Eminent Domain Roll Call: H.R. 4128

Voting 376 for and 38 against, members of the House of Representatives passed the Property Rights Protection Act on November 3, 2005. Under the House bill, federal funds would be denied to the states or political subdivisions to acquire property for economic development. Download the text of H.R.4128.

The bill gives any aggrieved property owner the right to bring an action to enforce the provisions of the Act in the appropriate Federal or State court. The law puts the burden of proof on the defendant to show by clear and convincing evidence that the taking is not for economic development.

The Act further provides that a prevailing plaintiff shall be allowed reasonable attorney’s fees as part of cost of the action including expert fees as part of the attorney’s fee.

Interestingly, the only “no” vote in New Jersey’s delegation was Rep. Steven R. Rothman (D) of Fairlawn, NJ. View the House of Representatives Roll Call here.

The bill now goes to the Senate for approval where Senator John Cornyn has proposed legislation.

It’s show time in New Jersey!

Both gubernatorial candidates Jon Corzine and Doug Forrester have said they will take steps if elected to protect New Jersey’s home owners from eminent domain. The Star Ledger gives us the essence of the candidates in its Perspectives section:

Corzine: The state must strengthen its laws to guarantee homeowners are protected.

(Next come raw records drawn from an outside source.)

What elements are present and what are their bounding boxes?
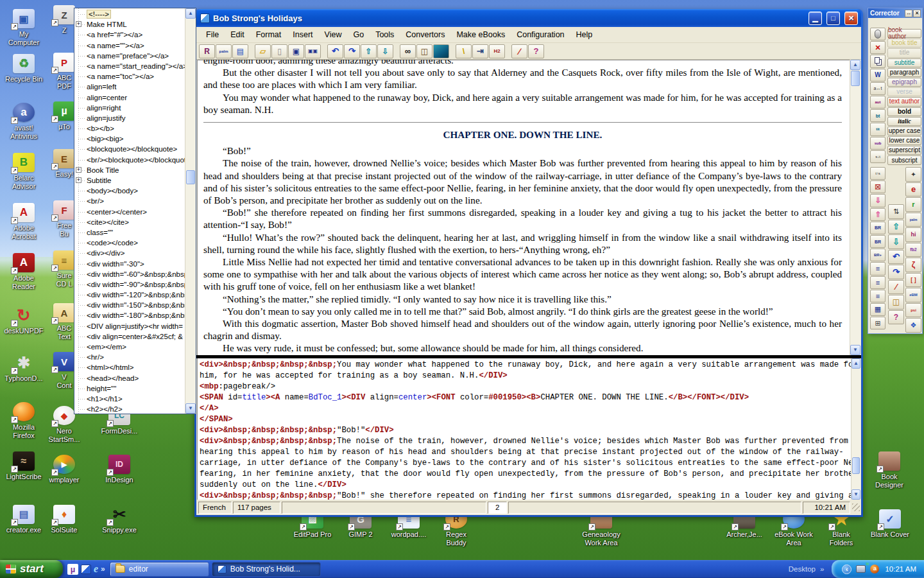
style-superscript-button[interactable]: superscript bbox=[887, 146, 921, 155]
tree-item[interactable]: <h2></h2> bbox=[74, 404, 185, 414]
sub-case-button[interactable]: sub bbox=[870, 137, 886, 150]
scroll-up-icon[interactable]: ▲ bbox=[851, 358, 860, 369]
book-blue-export-button[interactable]: ❖ bbox=[905, 318, 921, 333]
tree-item[interactable]: <div></div> bbox=[74, 248, 185, 258]
setup-screwdriver-button[interactable]: ∕ bbox=[511, 44, 527, 58]
format-grid-button[interactable]: ▦ bbox=[870, 303, 886, 316]
undo-button[interactable]: ↶ bbox=[888, 250, 904, 265]
style-text-author-button[interactable]: text author bbox=[887, 97, 921, 106]
close-icon[interactable]: ✕ bbox=[913, 10, 921, 17]
tags-scrollbar[interactable]: ▲ ▼ bbox=[185, 8, 196, 414]
clean-broom-button[interactable]: \ bbox=[456, 44, 472, 58]
status-page-number[interactable]: 2 bbox=[488, 502, 507, 514]
title-case-button[interactable]: tit bbox=[870, 123, 886, 136]
tree-item[interactable]: <cite></cite> bbox=[74, 217, 185, 227]
style-subtitle-button[interactable]: subtitle bbox=[887, 58, 921, 67]
tree-item[interactable]: <blockquote></blockquote> bbox=[74, 144, 185, 154]
sprout-reader-button[interactable]: r bbox=[905, 197, 921, 212]
tree-item[interactable]: <DIV align=justify><hr width= bbox=[74, 321, 185, 331]
tree-item[interactable]: <a name=""></a> bbox=[74, 40, 185, 51]
author-case-button[interactable]: aut bbox=[870, 96, 886, 109]
exit-door-button[interactable]: ⇥ bbox=[472, 44, 488, 58]
tree-item[interactable]: <b></b> bbox=[74, 123, 185, 134]
scroll-down-icon[interactable]: ▼ bbox=[185, 403, 196, 414]
belarc-advisor-shortcut[interactable]: B↗Belarc Advisor bbox=[2, 153, 46, 191]
wmplayer-shortcut[interactable]: ▶↗wmplayer bbox=[42, 455, 86, 484]
utorrent-icon[interactable]: µ bbox=[67, 564, 78, 575]
psion-export-button[interactable]: psi bbox=[905, 303, 921, 318]
tree-item[interactable]: <code></code> bbox=[74, 238, 185, 248]
word-export-button[interactable]: W bbox=[870, 69, 886, 82]
format-lines-1-button[interactable]: ≡ bbox=[870, 262, 886, 275]
style-upper-case-button[interactable]: upper case bbox=[887, 127, 921, 136]
open-book-export-button[interactable]: [ ] bbox=[905, 273, 921, 288]
book-button[interactable]: ▤ bbox=[232, 44, 248, 58]
tree-item[interactable]: align=right bbox=[74, 103, 185, 113]
scroll-down-button[interactable]: ⇩ bbox=[888, 234, 904, 249]
insert-image-button[interactable] bbox=[433, 44, 449, 58]
menu-format[interactable]: Format bbox=[250, 28, 287, 42]
hi-export-button[interactable]: hi bbox=[905, 227, 921, 242]
redo-button[interactable]: ↷ bbox=[344, 44, 360, 58]
recycle-bin-shortcut[interactable]: ♻Recycle Bin bbox=[2, 54, 46, 83]
move-down-button[interactable]: ⇩ bbox=[377, 44, 393, 58]
no-image-button[interactable]: ⊠ bbox=[870, 180, 886, 193]
document-view[interactable]: engine-room door, admiring these amazing… bbox=[197, 60, 860, 355]
scroll-up-button[interactable]: ⇧ bbox=[888, 220, 904, 234]
open-book-button[interactable]: ◫ bbox=[416, 44, 432, 58]
palm-button[interactable]: palm bbox=[216, 44, 232, 58]
new-document-button[interactable]: ▯ bbox=[271, 44, 287, 58]
style-lower-case-button[interactable]: lower case bbox=[887, 136, 921, 145]
save-all-button[interactable]: ▣▣ bbox=[305, 44, 321, 58]
my-computer-shortcut[interactable]: ▣↗My Computer bbox=[2, 9, 46, 47]
find-binoculars-button[interactable]: ∞ bbox=[400, 44, 416, 58]
solsuite-shortcut[interactable]: ♦↗SolSuite bbox=[42, 505, 86, 534]
blank-cover-shortcut[interactable]: ✓↗Blank Cover bbox=[868, 509, 912, 539]
style-italic-button[interactable]: italic bbox=[887, 117, 921, 126]
menu-edit[interactable]: Edit bbox=[225, 28, 250, 42]
redo-button[interactable]: ↷ bbox=[888, 265, 904, 279]
tree-item[interactable]: <a href="#"></a> bbox=[74, 30, 185, 40]
tree-item[interactable]: <!----> bbox=[74, 9, 185, 19]
network-status-icon[interactable] bbox=[856, 565, 866, 573]
style-subscript-button[interactable]: subscript bbox=[887, 155, 921, 164]
move-para-down-button[interactable]: ⇓ bbox=[870, 194, 886, 207]
export-runner-button[interactable]: ✦ bbox=[905, 167, 921, 182]
expand-plus-icon[interactable]: + bbox=[76, 177, 81, 183]
tree-item[interactable]: <div width="-90">&nbsp;&nbsp; bbox=[74, 279, 185, 290]
resize-grip[interactable] bbox=[852, 504, 860, 511]
tree-item[interactable]: <h1></h1> bbox=[74, 394, 185, 404]
tree-item[interactable]: <div width="-30"> bbox=[74, 259, 185, 269]
tree-item[interactable]: <big><big> bbox=[74, 134, 185, 144]
move-para-up-button[interactable]: ⇑ bbox=[870, 208, 886, 221]
tree-item[interactable]: <body></body> bbox=[74, 186, 185, 196]
style-paragraph-button[interactable]: paragraph bbox=[887, 68, 921, 77]
delete-x-button[interactable]: ✕ bbox=[870, 41, 886, 54]
br-remove-button[interactable]: BR bbox=[870, 222, 886, 234]
scroll-down-icon[interactable]: ▼ bbox=[851, 489, 860, 500]
copy-button[interactable] bbox=[870, 55, 886, 67]
document-scrollbar[interactable]: ▲ ▼ bbox=[850, 60, 860, 355]
html-source-view[interactable]: <div>&nbsp;&nbsp;&nbsp;&nbsp;You may won… bbox=[197, 358, 860, 500]
creator-exe-shortcut[interactable]: ▤↗creator.exe bbox=[2, 505, 46, 534]
reader-r-button[interactable]: R bbox=[199, 44, 215, 58]
corrector-titlebar[interactable]: Corrector ↔ ✕ bbox=[868, 8, 922, 18]
move-up-button[interactable]: ⇧ bbox=[361, 44, 377, 58]
palm-export-button[interactable]: palm bbox=[905, 213, 921, 227]
save-button[interactable]: ▣ bbox=[288, 44, 304, 58]
menu-insert[interactable]: Insert bbox=[287, 28, 318, 42]
menu-tools[interactable]: Tools bbox=[370, 28, 400, 42]
help-button[interactable]: ? bbox=[528, 44, 544, 58]
booktitle-case-button[interactable]: bt bbox=[870, 109, 886, 122]
book-search-button[interactable]: ◫ bbox=[888, 295, 904, 310]
tree-item[interactable]: <div width="-120">&nbsp;&nbsp; bbox=[74, 290, 185, 300]
source-scrollbar[interactable]: ▲ ▼ bbox=[851, 358, 860, 500]
fb2-export-button[interactable]: fb2 bbox=[905, 243, 921, 258]
close-button[interactable]: ✕ bbox=[844, 12, 858, 25]
style-book-author-button[interactable]: book author bbox=[887, 29, 921, 38]
scroll-thumb[interactable] bbox=[186, 170, 195, 184]
style-verse-button[interactable]: verse bbox=[887, 87, 921, 96]
tree-item[interactable]: align=justify bbox=[74, 113, 185, 123]
tree-item[interactable]: +Subtitle bbox=[74, 175, 185, 186]
tree-item[interactable]: <head></head> bbox=[74, 373, 185, 383]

Forrester: Would create a task force to study possible remedies to the current system.

Acting Governor Codey, soon to relegate to Senate President Codey, does not have eminent domain reform on his agenda. Codey’s position is of paramount importance if any eminent domain reform legislation is going to be considered by the New Jersey State Senate.

Written By:Richard Chaiken, MAI On November 7, 2005 09:56 AM

Don't you think that this goes a bit too far? Some areas are truly blighted and dilapidated and the redevelopment should proceed for the benefit of all; even if, in the final analysis, the basis is economic redevelopment. Such eminent-domain redevelopment is simply basic urban redevelopment and probably the only way to assemble the necessary parcels to permit a clean-up. Shopping centers and multi-family residentials benefit the greater community as they provide amenities to the greater community. Should we really stop all of this simply because some are abusive in their gentrification policies?

Written By:Al Granell On November 14, 2005 11:00 AM

The only real question is when will legislation be passed to protect homeowners? The governor is saying the right things, so is the House. But when will there be help for people in New Jersey who are under fire right now?

Written By:Scott On November 21, 2005 09:34 PM

Stop federal funds for proposed projects which take property through eminent domain! Our founding fathers did not have private/commercial use in mind when they wrote the Fifth Amendment. This is one of the only ways to curb the potential abuse from local officials: Cut out the money! If a town has a problem area that needs redevelopment, I think the town needs to reassess its members on the council who let the area get that way. Have all the towns cut the budget so much, that they can not have enough enforcement of building inspectors and law enforcement to curb their blighted areas? We must not forget when all else fails, you can vote your council member OUT.